Offshore wind in China has progressed slowly to date. The previous target of 30GW will not be reached by the end of 2020. But the National Energy Administration is making extra efforts to accelerate deployment. Over 3GW is approved to start construction or project development and a new target in China’s INDC (for onshore and offshore wind combined) of 200GW installed capacity by 2030 has been set. With a significant chunk of this likely to be offshore to provide power to the populous east coast, the sector looks to ready to take off.
With relatively low subsidy levels, driving down the cost of energy is paramount. China is looking to the UK to see how to learn the lessons of cost reduction. This may seem strange given that LCOE for offshore wind in China is already reported as being lower than in Europe. The comparison is distorted by China’s much lower cost of labour and materials and so mask the “real” story of project CAPEX and the early experience of OPEX and availability.

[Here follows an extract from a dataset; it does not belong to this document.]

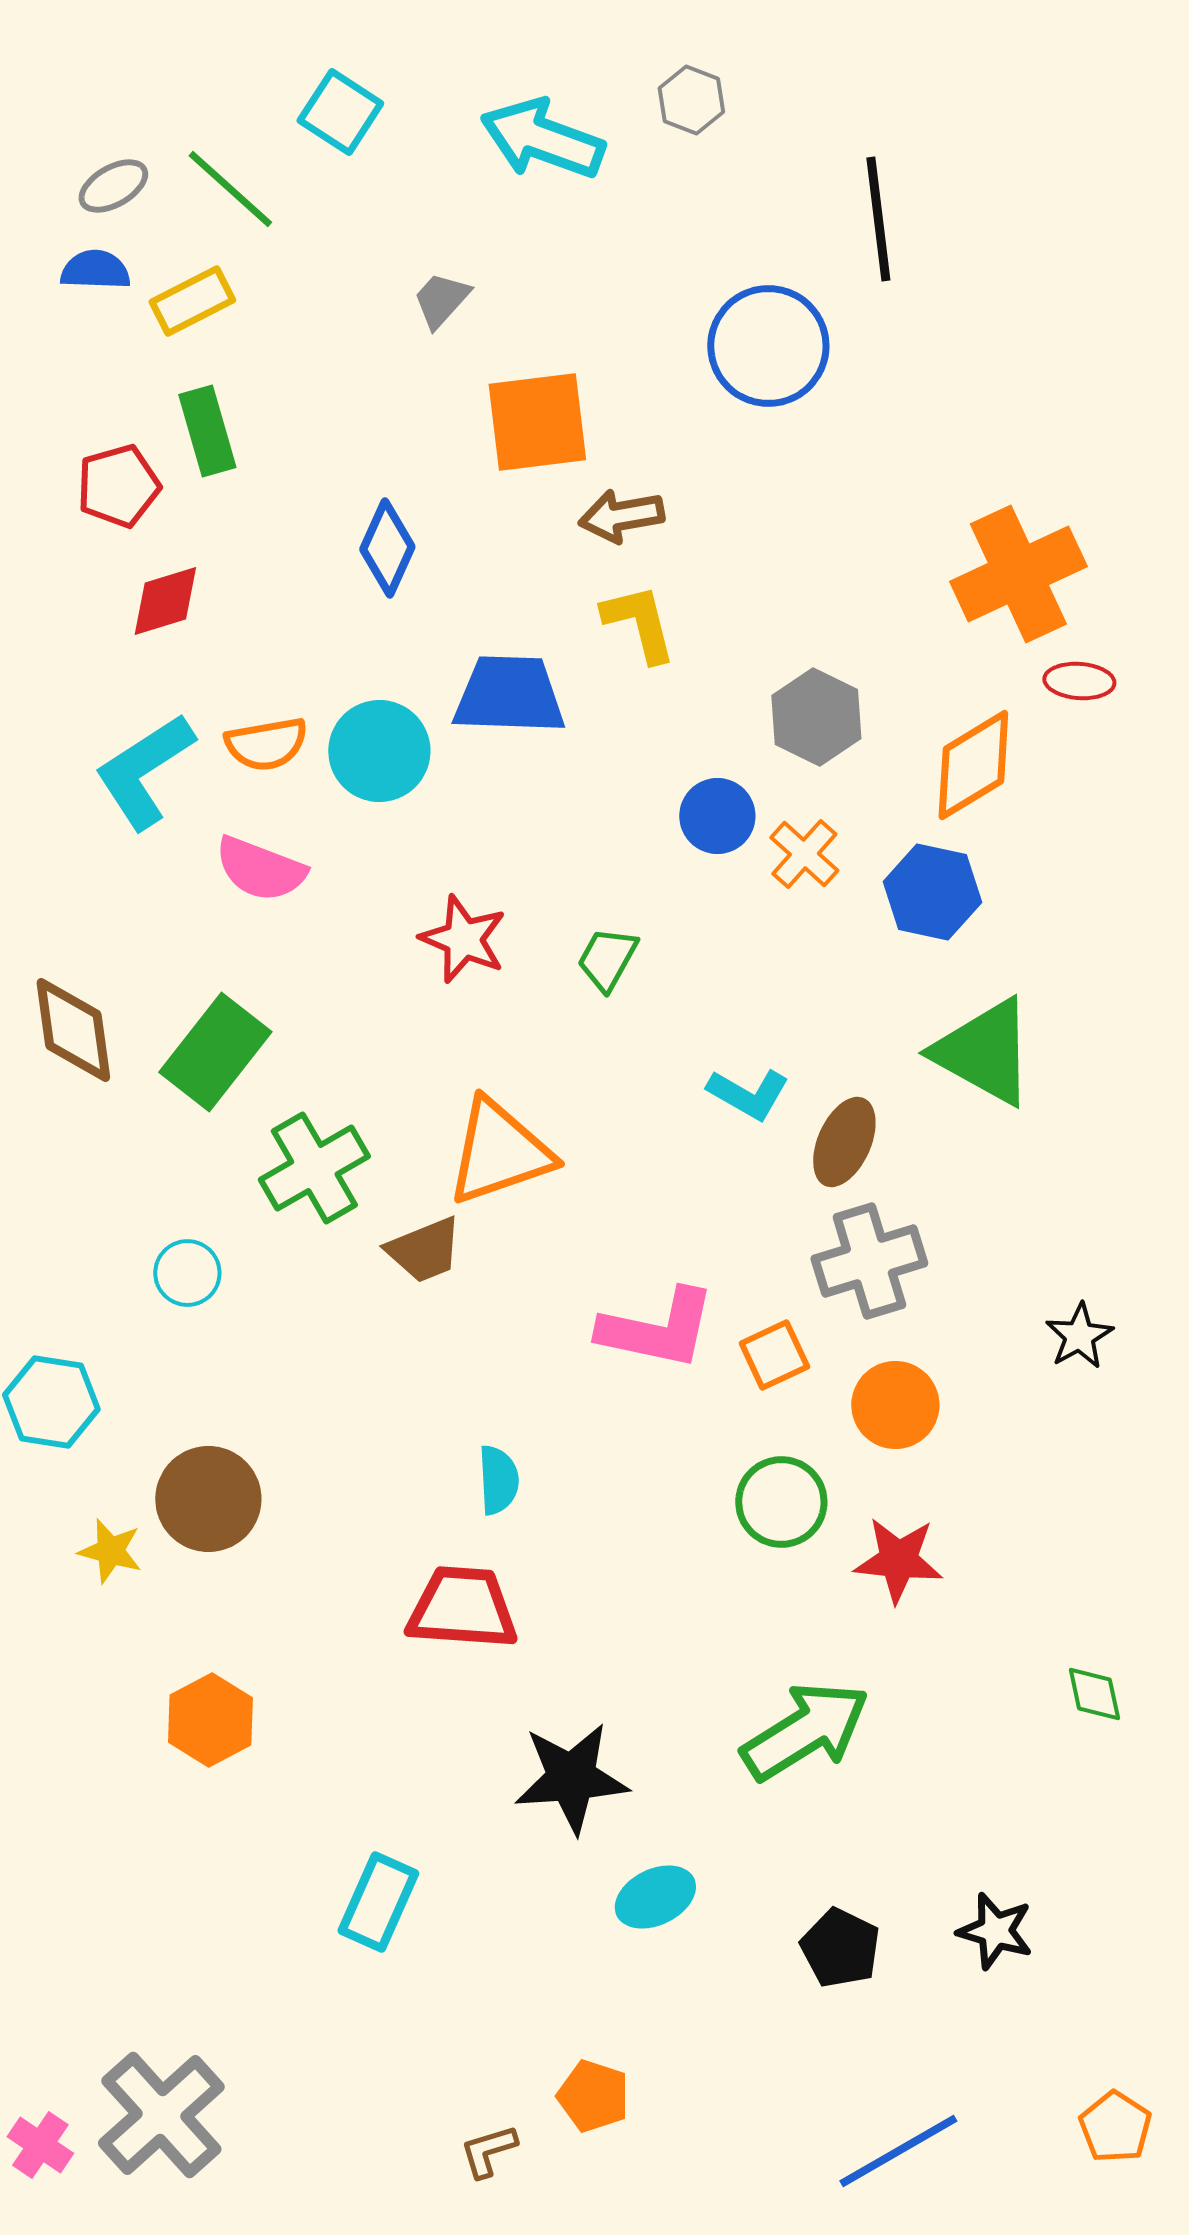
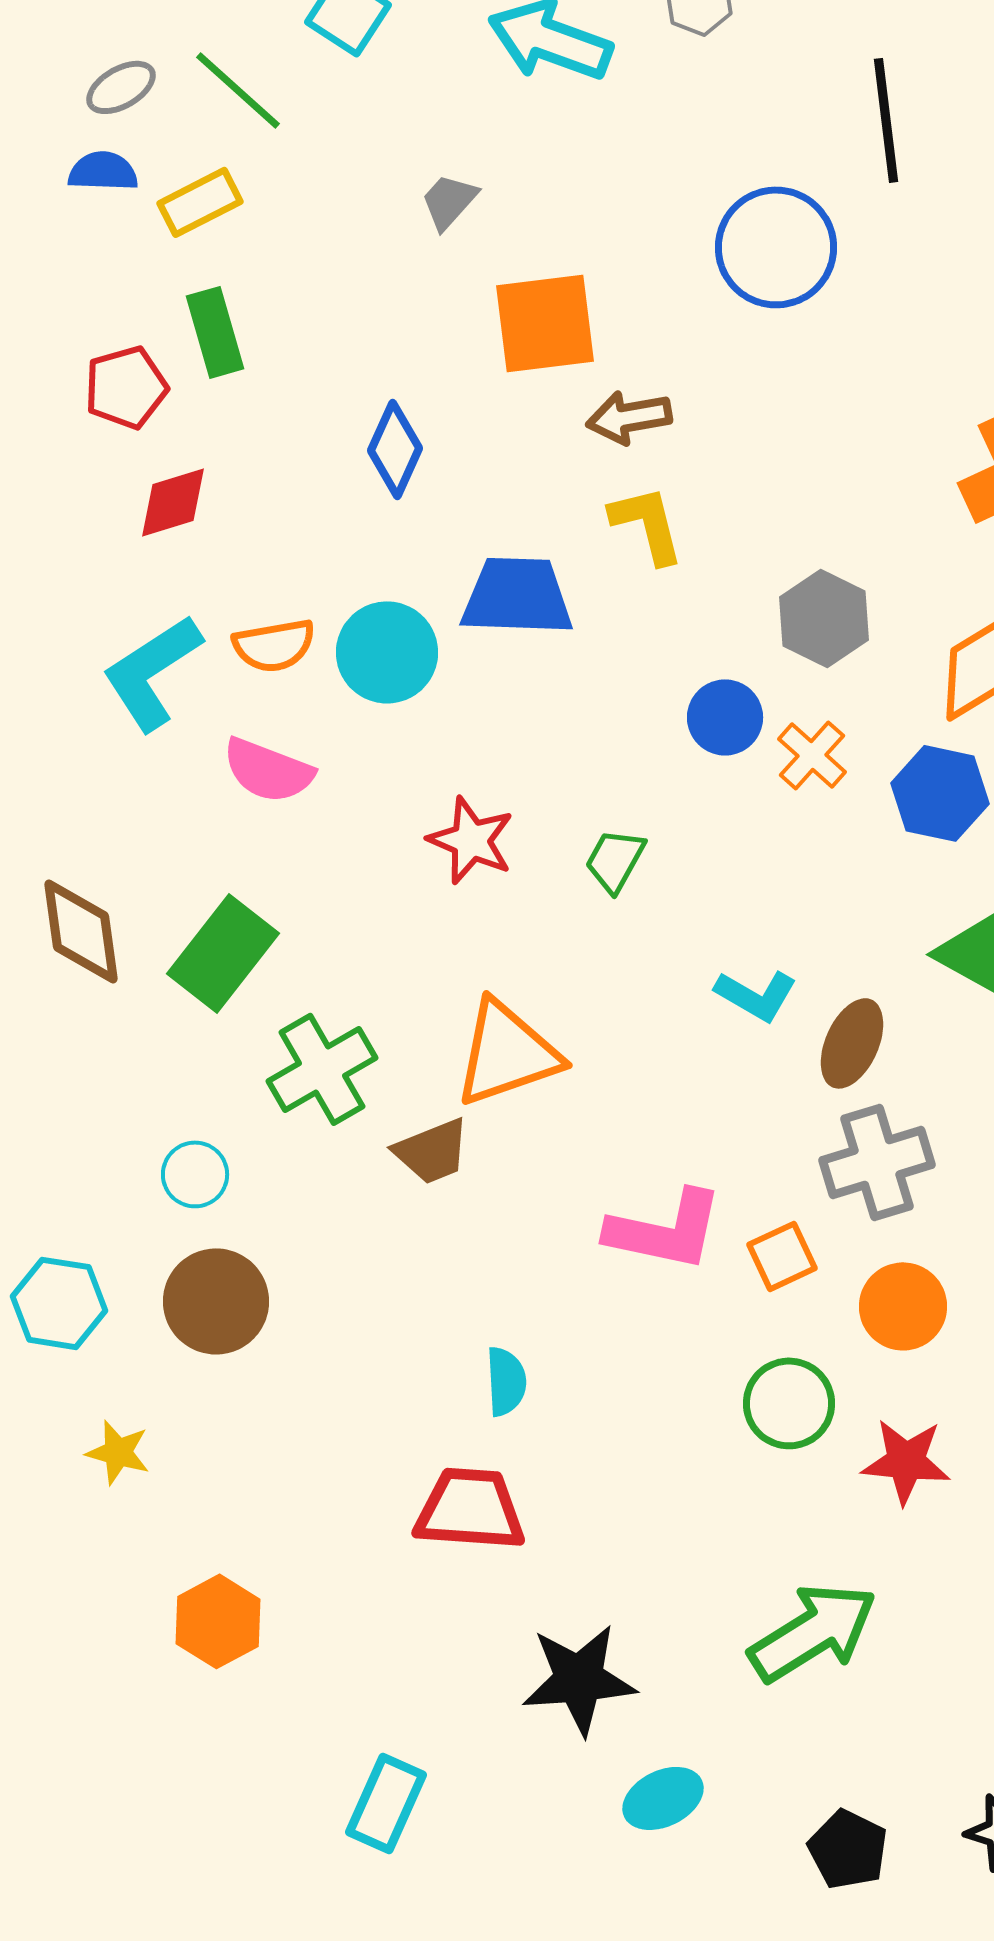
brown circle: (208, 1499) -> (216, 1301), moved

China is willing and able to learn from our history of offshore wind. Europe’s early offshore wind farm developers experienced sometimes spectacular construction cost and time overruns and early-life failures of blades, gearboxes and grouting that had a huge effect on costs. Those mistakes have driven new approaches to project development, contracting, surveying, vessels, turbines, foundation and substation design together with more rigorous and effective control of offshore construction, and subsequently, operations.
By using the best companies available and applying these lessons, China can still significantly reduce the cost of offshore wind at a fast pace. It seems from the recent visit to the UK that China is very motivated to do just that and the opportunities for proactive companies could be game changing.